● **TASK**
Out of the lines below, please list those that hold the string "link".

-- INFORMATION follows --

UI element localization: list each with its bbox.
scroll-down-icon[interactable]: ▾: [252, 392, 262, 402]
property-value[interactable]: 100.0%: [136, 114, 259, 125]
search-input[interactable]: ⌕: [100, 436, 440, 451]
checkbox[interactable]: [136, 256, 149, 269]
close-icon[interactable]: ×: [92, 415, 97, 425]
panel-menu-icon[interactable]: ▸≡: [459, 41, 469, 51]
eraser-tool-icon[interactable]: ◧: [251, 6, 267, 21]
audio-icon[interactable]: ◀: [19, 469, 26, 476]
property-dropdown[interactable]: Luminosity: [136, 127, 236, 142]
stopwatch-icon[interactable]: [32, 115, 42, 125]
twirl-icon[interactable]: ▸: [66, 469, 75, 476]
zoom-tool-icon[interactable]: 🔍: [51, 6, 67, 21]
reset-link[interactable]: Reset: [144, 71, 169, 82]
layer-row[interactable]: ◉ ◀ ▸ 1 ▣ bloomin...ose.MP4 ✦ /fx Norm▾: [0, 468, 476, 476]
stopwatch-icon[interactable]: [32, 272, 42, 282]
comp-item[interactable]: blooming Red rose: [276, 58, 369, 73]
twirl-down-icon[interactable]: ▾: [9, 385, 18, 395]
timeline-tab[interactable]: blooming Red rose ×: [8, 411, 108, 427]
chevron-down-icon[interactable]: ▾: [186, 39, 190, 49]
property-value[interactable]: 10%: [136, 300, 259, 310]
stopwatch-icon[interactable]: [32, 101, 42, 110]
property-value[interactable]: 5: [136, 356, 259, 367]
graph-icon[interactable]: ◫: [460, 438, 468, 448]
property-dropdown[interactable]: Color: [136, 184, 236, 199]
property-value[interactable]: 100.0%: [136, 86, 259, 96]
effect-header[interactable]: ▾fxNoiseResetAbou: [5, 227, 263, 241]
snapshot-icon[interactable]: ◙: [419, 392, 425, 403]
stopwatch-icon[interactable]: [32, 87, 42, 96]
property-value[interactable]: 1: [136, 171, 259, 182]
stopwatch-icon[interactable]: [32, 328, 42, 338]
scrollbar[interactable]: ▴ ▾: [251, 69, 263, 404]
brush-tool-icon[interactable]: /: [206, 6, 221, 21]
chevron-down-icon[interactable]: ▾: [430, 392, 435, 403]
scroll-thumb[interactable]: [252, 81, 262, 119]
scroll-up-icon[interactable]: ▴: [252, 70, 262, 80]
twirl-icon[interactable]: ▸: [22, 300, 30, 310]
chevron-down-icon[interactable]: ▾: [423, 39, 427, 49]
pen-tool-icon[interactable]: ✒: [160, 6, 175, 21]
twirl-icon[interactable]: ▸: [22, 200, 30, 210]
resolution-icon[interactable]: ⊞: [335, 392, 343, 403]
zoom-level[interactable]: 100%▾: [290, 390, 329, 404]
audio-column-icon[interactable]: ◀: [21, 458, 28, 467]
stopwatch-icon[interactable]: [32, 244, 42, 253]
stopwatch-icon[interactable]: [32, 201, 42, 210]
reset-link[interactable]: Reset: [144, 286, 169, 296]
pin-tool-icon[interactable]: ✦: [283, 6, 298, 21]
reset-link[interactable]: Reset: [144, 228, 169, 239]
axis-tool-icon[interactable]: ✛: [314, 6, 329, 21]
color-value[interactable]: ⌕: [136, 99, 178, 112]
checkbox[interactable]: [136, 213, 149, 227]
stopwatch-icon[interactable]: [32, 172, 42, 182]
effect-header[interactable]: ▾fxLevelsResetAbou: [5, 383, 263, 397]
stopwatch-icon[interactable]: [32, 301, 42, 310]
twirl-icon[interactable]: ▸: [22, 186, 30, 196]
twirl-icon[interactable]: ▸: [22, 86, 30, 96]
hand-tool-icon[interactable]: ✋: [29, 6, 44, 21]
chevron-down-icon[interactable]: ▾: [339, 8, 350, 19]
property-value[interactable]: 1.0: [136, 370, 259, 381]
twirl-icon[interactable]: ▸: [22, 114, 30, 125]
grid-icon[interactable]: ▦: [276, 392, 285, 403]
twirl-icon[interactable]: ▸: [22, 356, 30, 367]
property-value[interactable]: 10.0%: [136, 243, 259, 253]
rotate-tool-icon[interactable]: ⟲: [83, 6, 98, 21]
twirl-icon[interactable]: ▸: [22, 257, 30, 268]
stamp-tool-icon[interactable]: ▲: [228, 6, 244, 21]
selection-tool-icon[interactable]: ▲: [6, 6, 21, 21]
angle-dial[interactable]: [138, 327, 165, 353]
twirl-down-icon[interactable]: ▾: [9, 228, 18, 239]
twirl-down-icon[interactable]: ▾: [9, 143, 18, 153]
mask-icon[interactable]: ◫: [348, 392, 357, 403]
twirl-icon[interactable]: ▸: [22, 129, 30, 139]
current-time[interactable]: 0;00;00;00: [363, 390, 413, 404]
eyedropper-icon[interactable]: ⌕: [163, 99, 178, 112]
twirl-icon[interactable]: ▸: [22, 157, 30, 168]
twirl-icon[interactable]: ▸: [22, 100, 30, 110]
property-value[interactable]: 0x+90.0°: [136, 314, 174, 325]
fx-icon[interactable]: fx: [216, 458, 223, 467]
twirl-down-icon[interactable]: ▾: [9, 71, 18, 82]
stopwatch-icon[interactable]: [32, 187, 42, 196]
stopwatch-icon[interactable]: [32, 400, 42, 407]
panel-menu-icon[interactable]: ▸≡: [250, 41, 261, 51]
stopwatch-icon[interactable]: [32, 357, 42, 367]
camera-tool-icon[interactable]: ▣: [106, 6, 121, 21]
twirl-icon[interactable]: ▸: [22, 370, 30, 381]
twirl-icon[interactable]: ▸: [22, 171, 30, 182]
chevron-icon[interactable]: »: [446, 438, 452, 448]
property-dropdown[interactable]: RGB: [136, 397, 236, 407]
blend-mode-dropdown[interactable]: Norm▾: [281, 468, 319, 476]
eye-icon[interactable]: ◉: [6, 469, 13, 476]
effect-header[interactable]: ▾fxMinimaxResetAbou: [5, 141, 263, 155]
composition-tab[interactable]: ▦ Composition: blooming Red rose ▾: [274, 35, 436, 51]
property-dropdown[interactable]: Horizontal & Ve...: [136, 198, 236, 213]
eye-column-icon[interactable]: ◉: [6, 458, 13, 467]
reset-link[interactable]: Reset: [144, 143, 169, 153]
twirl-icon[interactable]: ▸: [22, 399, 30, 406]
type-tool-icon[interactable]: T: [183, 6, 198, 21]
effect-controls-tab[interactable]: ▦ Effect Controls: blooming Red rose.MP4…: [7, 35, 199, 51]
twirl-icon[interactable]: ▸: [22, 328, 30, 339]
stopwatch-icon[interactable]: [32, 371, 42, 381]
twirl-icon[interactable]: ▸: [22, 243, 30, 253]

-- INFORMATION concluded --

● **TASK RESPONSE**
reset-link[interactable]: Reset: [144, 71, 169, 82]
reset-link[interactable]: Reset: [144, 286, 169, 296]
reset-link[interactable]: Reset: [144, 228, 169, 239]
reset-link[interactable]: Reset: [144, 143, 169, 153]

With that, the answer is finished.